The authors attribute this to the adoption of the pharmaco-invasive strategy and the implementation of current strategies including the out-of-hospital STEMI pathway (which includes the ‘appropriate bypass of non-intervention hospitals’). But the study period (2011-2016) predates the NZ out-of-hospital STEMI pathway and we were practicing a Rescue PCI strategy targeted at patients who failed to reperfuse back then. This is evidenced by the small percentage of rural patients getting angiography within 24 hours (about 25%; a pharmacoinvasive strategy = PCI within 24hrs of fibrinolysis). And these results are not the result of hospital bypass, the basis of the study groups was hospital of initial contact. The results are however a lot better than studies done in the 1990s that demonstrated much poorer outcomes for provincial AMI patients.  My guess is the key here is good communication between peripheral centres and base hospital cardiology units, and that was becoming well established by 2011 in NZ; and all parties should aim to keep building these networks.

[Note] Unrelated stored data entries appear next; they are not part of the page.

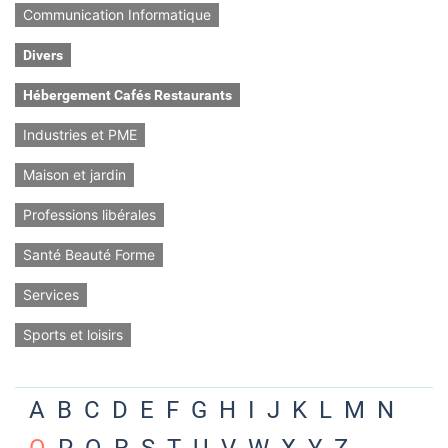
Communication Informatique
Divers
Hébergement Cafés Restaurants
Industries et PME
Maison et jardin
Professions libérales
Santé Beauté Forme
Services
Sports et loisirs
A
B
C
D
E
F
G
H
I
J
K
L
M
N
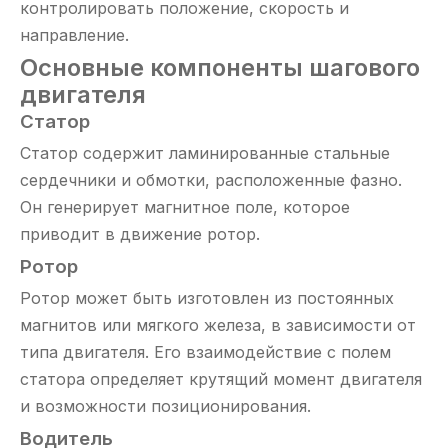
контролировать положение, скорость и
направление.
Основные компоненты шагового
двигателя
Статор
Статор содержит ламинированные стальные
сердечники и обмотки, расположенные фазно.
Он генерирует магнитное поле, которое
приводит в движение ротор.
Ротор
Ротор может быть изготовлен из постоянных
магнитов или мягкого железа, в зависимости от
типа двигателя. Его взаимодействие с полем
статора определяет крутящий момент двигателя
и возможности позиционирования.
Водитель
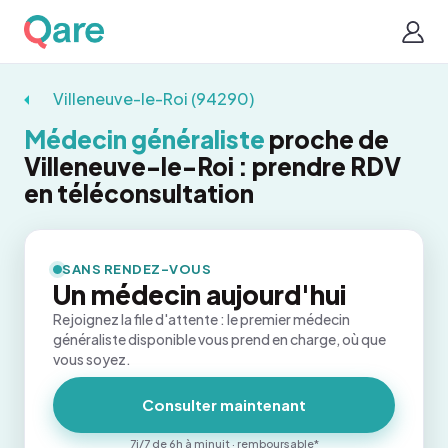
Villeneuve-le-Roi (94290)
Médecin généraliste
proche de
Villeneuve-le-Roi : prendre RDV
en téléconsultation
SANS RENDEZ-VOUS
Un médecin aujourd'hui
Rejoignez la file d'attente : le premier médecin
généraliste disponible vous prend en charge, où que
vous soyez.
Consulter maintenant
7j/7 de 6h à minuit · remboursable*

I have to thank the whole ANZACS QI team. Its great to see a major NZ research unit looking seriously at rural outcomes. In large part that’s due to the work of the 2nd author. Well done to him.

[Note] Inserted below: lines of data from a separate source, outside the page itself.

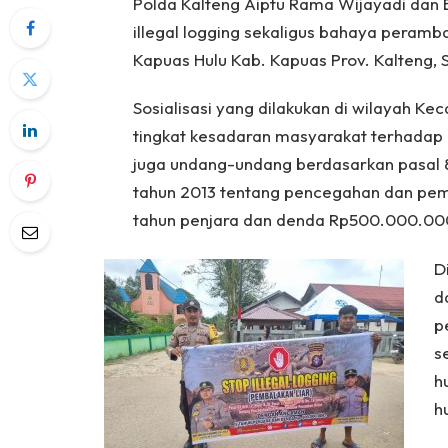
Polda Kalteng Aiptu Rama Wijayadi dan B
illegal logging sekaligus bahaya peram
Kapuas Hulu Kab. Kapuas Prov. Kalteng, 
Sosialisasi yang dilakukan di wilayah K
tingkat kesadaran masyarakat terhadap 
juga undang-undang berdasarkan pasal 83 
tahun 2013 tentang pencegahan dan pe
tahun penjara dan denda Rp500.000.000 (
D
d
p
s
h
h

AIM: Primary percutaneous coronary intervention (PCI) is the optimal reperfusion strategy to manage ST-elevation myocardial infarction (STEMI). Where timely primary PCI cannot be achieved, an initial pharmacological reperfusion strategy is recommended with subsequent transfer to a PCI-capable hospital. The study aim was to assess STEMI outcomes according to the interventional capability of the New Zealand hospital to which patients initially present.

METHODS: Nine thousand four hundred and eighty-eight New Zealand patients, aged 20–79 years, admitted with STEMI to a public hospital were identified. Patients were categorised into three groups— metropolitan hospitals with all-hours access to primary PCI (routine primary PCI cohort), metropolitan hospitals without routine access to PCI, and rural hospitals. The primary outcome was all-cause mortality. Secondary outcomes were major adverse cardiac events (MACE) and major bleeding.

RESULTS: Invasive coronary angiography was more frequent in the routine primary PCI cohort compared to metropolitan hospitals without routine access to PCI and rural hospitals (90.6 vs 83.0 vs 85.0% respectively; p<0.001) and occurred more commonly on the day of admission (78.9 vs 28.7 vs 25.7% respectively; p<0.001). There were no differences in multivariable adjusted all-cause mortality, MACE or major bleeding between patients admitted to any of the hospital groupings.

CONCLUSION: Outcomes after STEMI in New Zealand are similar regardless of the interventional capability of the hospital where they first present.